Chief Operating Officer of The Mid-Atlantic Wellness Institute spoke to us on mental illness in Bermuda and her vision for Bermuda's only hospital for the mentally ill.

 

 

The Mid-Atlantic Wellness Institute should not be viewed as a "lunatic asylum", but rather the well-respected mental health service organisation that it is.  We need to break the stigmas surrounding mental illness. Many people who lack knowledge believe the myths surrounding mental health, but in reality anyone can become vulnerable to illnesses, including: depression, anxiety, schizophrenia, bi-polar disorder and dementia.  "Mental health can affect anybody no matter what their religious, ethnic or racial background. It doesn't just happen to the poor, it can happen if you have a lot of money, and it can happen to anybody. 

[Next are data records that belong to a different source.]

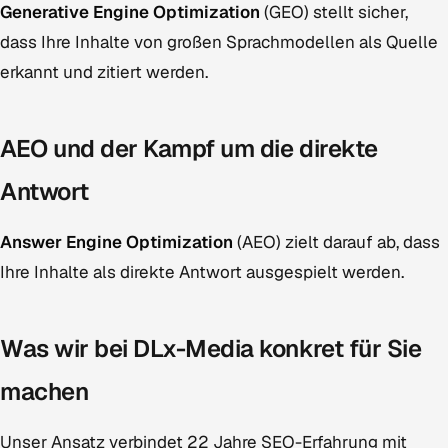
Generative Engine Optimization
(GEO) stellt sicher,
dass Ihre Inhalte von großen Sprachmodellen als Quelle
erkannt und zitiert werden.
AEO und der Kampf um die direkte
Antwort
Answer Engine Optimization
(AEO) zielt darauf ab, dass
Ihre Inhalte als direkte Antwort ausgespielt werden.
Was wir bei DLx-Media konkret für Sie
machen
Unser Ansatz verbindet 22 Jahre SEO-Erfahrung mit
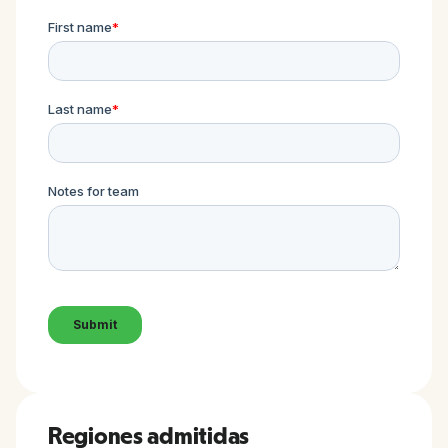
Regiones admitidas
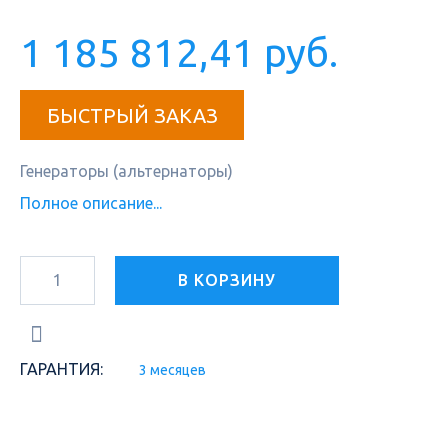
1 185 812,41 руб.
БЫСТРЫЙ ЗАКАЗ
Генераторы (альтернаторы)
Полное описание...
В КОРЗИНУ
ГАРАНТИЯ:
3 месяцев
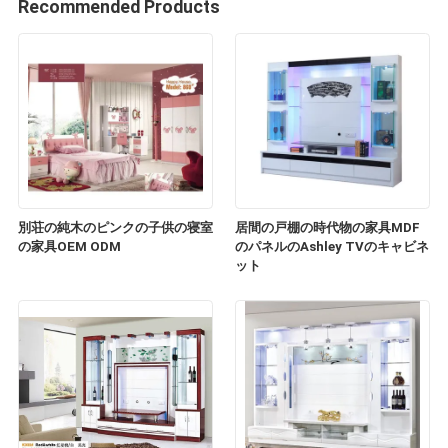
Recommended Products
別荘の純木のピンクの子供の寝室
居間の戸棚の時代物の家具MDF
の家具OEM ODM
のパネルのAshley TVのキャビネ
ット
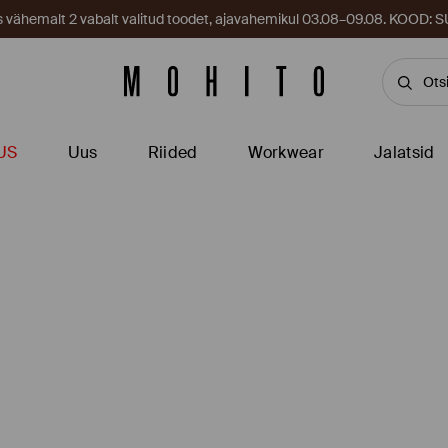
es vähemalt 2 vabalt valitud toodet, ajavahemikul 03.08–09.08. KOOD
US
Uus
Riided
Workwear
Jalatsid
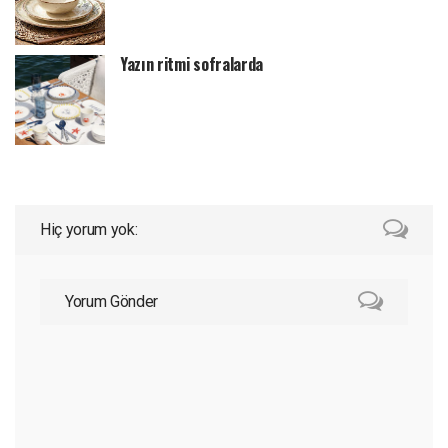
Yazın ritmi sofralarda
Hiç yorum yok:
Yorum Gönder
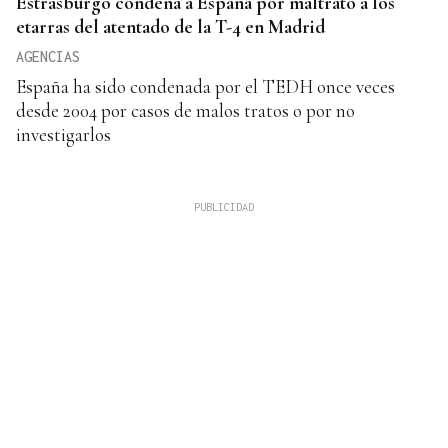
Estrasburgo condena a España por maltrato a los
etarras del atentado de la T-4 en Madrid
AGENCIAS
España ha sido condenada por el TEDH once veces
desde 2004 por casos de malos tratos o por no
investigarlos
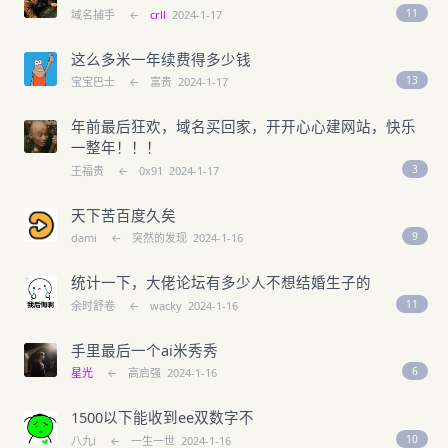
11
域名捕手
←
crll
2024-1-17
这么多米一年续费得多少钱
13
宝宝巴士
←
富贵
2024-1-17
年前最后狂欢，域名买回家，开开心心建网站，快乐
一整年！！！
3
王福贵
←
0x91
2024-1-17
天下苦百度久矣
9
dami
←
突然的发现
2024-1-16
统计一下，大佬论坛有多少人不想结婚生子的
11
余时舒卷
←
wacky
2024-1-16
手里最后一个ai米秀秀
6
星光
←
高启强
2024-1-16
1500以下能收到ee双数字不
10
八九i
←
一生一世
2024-1-16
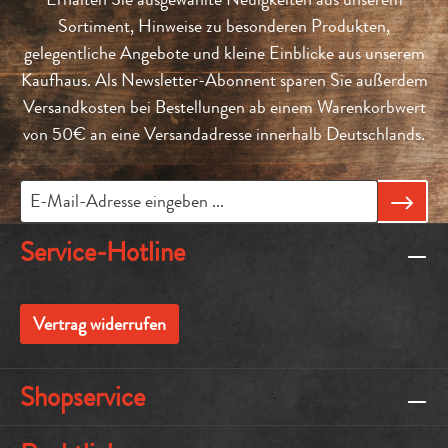
Sortiment, Hinweise zu besonderen Produkten,
gelegentliche Angebote und kleine Einblicke aus unserem
Kaufhaus. Als Newsletter-Abonnent sparen Sie außerdem
Versandkosten bei Bestellungen ab einem Warenkorbwert
von 50€ an eine Versandadresse innerhalb Deutschlands.
Service-Hotline
Vertrag widerrufen
Shopservice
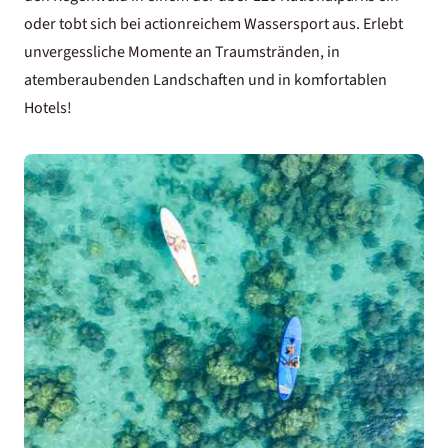
oder tobt sich bei actionreichem Wassersport aus. Erlebt
unvergessliche Momente an Traumstränden, in
atemberaubenden Landschaften und in komfortablen
Hotels!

One's mental health is just as important as one's physical health and must not be taken for granted. The brain is a very important organ in your body and if it is not functioning properly it will affect the way the other organs function."

 

MWI has been in existence since 1875 and is "well-respected" both locally and internationally for its work in areas, such as mental health, learning disabilities, substance abuse and child and adolescent services.  The institution has maintained its accreditation from the Canadian Council of Accreditation since 1970 and has also been accredited by The Royal College of Psychiatrists in the United Kingdom, to serve as a teaching hospital for junior doctors training to become Consultant Psychiatrists. "Bermuda is way ahead of the game in terms of service delivery. We are not behind at all; we are very much in the cutting edge when it comes to our service.

 

The institution changed its name from St. Brendan's Hospital to Mid-Atlantic Wellness Institute in 2005 for several reasons, namely to truly represent the services offered   We are not just a hospital we do a lot of community programmes, we run group homes and clinics, do a lot of outreach and educational presentations. We are not just an in-patient treatment centre.  We needed to offer a new beginning to help destigmatise the issues surrounding mental illness for the Island of Bermuda.   We no longer wanted to be considered the asylum or a lunatic asylum.  Instead MWI is a therapeutic institution that has clinical programmes to address different specialties of mental health services.

 

Though the institution has come a long way they still face challenges, for instance, trying to get Bermudians to work in fields like psychiatry or nursing.  Currently at MWI, there are four psychiatrists on staff, all of whom are non-Bermudian; in addition 70 percent of the in-patient nursing staff are also foreigners. Right now, there are two Bermudians who have finished their schooling and plan to go into psychiatry, and it is expected there will be another four graduates by 2010 or 2011, but there is still a need.

 

In closing Patrice asked Rotarians to "become mental health advocates" and advocate not only for their own health, but also for the mental health of others, "to ensure that Bermuda can remain the paradise that we have come to know".